一応、散歩に出るという書き置きは残しておいたけど、ヴェイルさんと一緒に帰ってきたから気になっているみたいだ。
「アドアちゃんには秘密。ロアちゃんも言っちゃダメよ」
「了解です」
僕達が行っていたのはお母さんのお墓。
ヴェイルさんはその場所を誰にも知られたくないから、例えアドアでも教えることは出来ないということだろう。
でもそんな言い方だとアドアが納得しないと思う。
「何でダメなんですか? 2人で何をしてたんですか?」
ほんのり赤い顔でアドアは話している。
それが怒っているからじゃなくて、何か想像して恥ずかしくなっているからだというのはそれなりに長い付き合いの僕ならわかることだ。
「アドアが想像しているようなことはないよ。ただちょっと親戚としての話があってね。それを散歩がてらに話していただけ」
「え? あ、そうですか。ならいいです」
僕の言葉を聞いてアドアはスッと普通の状態に戻る。
少しは冷静になったみたいだ。
「アドアちゃんの扱い方をちゃんと理解してるのね」
「まぁ、長い付き合いなので」
ヴェイルさんが小声で話し掛けてくるから僕も小声で返事をする。
アドアとは会うことはそんなに多くはなかったけど、出会ったのはかなり前だ。
確か3年くらい前に初めて会ったんだっけ?
「そんなに長く付き合ってたの? 知らなかったわ。また今度アドアちゃんの親に報告しておかないといけないわね」
「僕の付き合いとヴェイルさんの付き合いが違う意味な気がするんですけど……」
「そんなの気にしないでいいわ」
「気にしますよ!」
ヴェイルさんがマイペース過ぎて、つい大きい声を出してしまった。
アドアは不思議そうにこっちを見ている。
もうこの話は止めよう……
「そろそろ朝ご飯にしましょうか。

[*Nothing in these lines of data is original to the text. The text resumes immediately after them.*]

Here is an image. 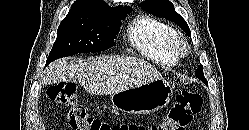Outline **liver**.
<instances>
[{"label":"liver","mask_w":249,"mask_h":130,"mask_svg":"<svg viewBox=\"0 0 249 130\" xmlns=\"http://www.w3.org/2000/svg\"><path fill=\"white\" fill-rule=\"evenodd\" d=\"M43 84L79 82L90 94H114L150 81L161 73L145 60L135 57H98L88 60L60 59L50 64Z\"/></svg>","instance_id":"obj_1"}]
</instances>
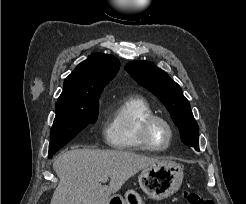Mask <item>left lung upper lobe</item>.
Returning a JSON list of instances; mask_svg holds the SVG:
<instances>
[{"mask_svg": "<svg viewBox=\"0 0 246 204\" xmlns=\"http://www.w3.org/2000/svg\"><path fill=\"white\" fill-rule=\"evenodd\" d=\"M125 70L164 104L180 131L182 142L199 151L198 124L180 86L165 71L147 61H131Z\"/></svg>", "mask_w": 246, "mask_h": 204, "instance_id": "obj_1", "label": "left lung upper lobe"}]
</instances>
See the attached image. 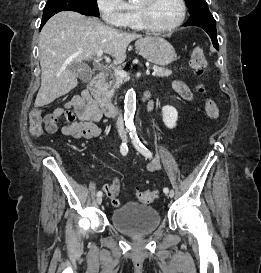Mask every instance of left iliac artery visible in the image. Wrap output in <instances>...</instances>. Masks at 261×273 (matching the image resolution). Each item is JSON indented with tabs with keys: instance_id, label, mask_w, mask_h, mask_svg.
Returning <instances> with one entry per match:
<instances>
[{
	"instance_id": "44dca946",
	"label": "left iliac artery",
	"mask_w": 261,
	"mask_h": 273,
	"mask_svg": "<svg viewBox=\"0 0 261 273\" xmlns=\"http://www.w3.org/2000/svg\"><path fill=\"white\" fill-rule=\"evenodd\" d=\"M130 137L132 139V142L135 146V148L142 154L144 155L145 157L147 158H152V153L140 142L139 138H138V135H137V132H136V129L133 128L131 129V132H130ZM163 192L164 193H168L169 192V189L168 188H164L163 189Z\"/></svg>"
}]
</instances>
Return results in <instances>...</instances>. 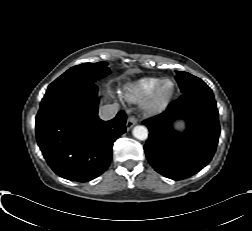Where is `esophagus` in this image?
<instances>
[{"label": "esophagus", "mask_w": 252, "mask_h": 231, "mask_svg": "<svg viewBox=\"0 0 252 231\" xmlns=\"http://www.w3.org/2000/svg\"><path fill=\"white\" fill-rule=\"evenodd\" d=\"M137 123V119L135 116H130L128 119H127V122H126V129L127 130H130L134 125H136Z\"/></svg>", "instance_id": "1"}]
</instances>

僕が作りますので」
そして僕達はおいしい朝ご飯を食べた。
おいしいというのは自画自賛している訳ではなくて、ヴェイルさんが言ってくれたのだ。
「さてご飯も食べたし、そろそろ修行を始めるわよ」
何故か上機嫌なヴェイルさんと一緒に僕とアドアは林の中を進む。
進むと言っても家からほんの数分の場所に着くまでのことだ。
そこは丸型の広場のようなものだった。
2人が魔法を使うには十分な広さがある。
「さぁ、まず最初は体力を増やすためにここで毎日走ってもらうわ」
「わかりました」
「えっ、何でですか!?」
ヴェイルさんの指示に疑問を持ったのはアドアだ。
僕は何で走らないといけないか、がわかっているからだ。
「アドア、ヴェイルさんが言っていることは正しい。魔法は体力を使って発動させるものだから、魔法の種類を増やすだけだと意味がないんだ」
アドアはともかく僕は体力の消費が激しい魔女魔法を使うから、人並み以上の体力は絶対に必要だ。
それにアドアは防御と回復の魔法を使う。
その2つは戦いの中で場合によっては何回も使うことになるから、体力を付けておいて損はない。
「体力を付ける方法はたくさんあるけど、一番単純なのは走ることよ。それにあたしが体力を回復させる魔法を掛けてあげるから、きっと効率もいいはずだわ」
ヴェイルさんが補足して説明をしてくれる。
「うぅー、わかりました。走ります……」
アドアは嫌そうな声で納得した。
僕は兵士だった時に訓練としてこういうことをやってきているから何とも思わない。
でもアドアは治療師として城にいたから、魔法の訓練しかしていないのかもしれない。
それか体を動かさずに体力を付ける方法をやっていたかだ。
さっきヴェイルさんが言ったように体力を付ける方法はたくさんある。
「じゃあ、取りあえず今から倒れる限界まで走ってちょうだい」
こうして僕とアドアの修行の日々が幕を上げた。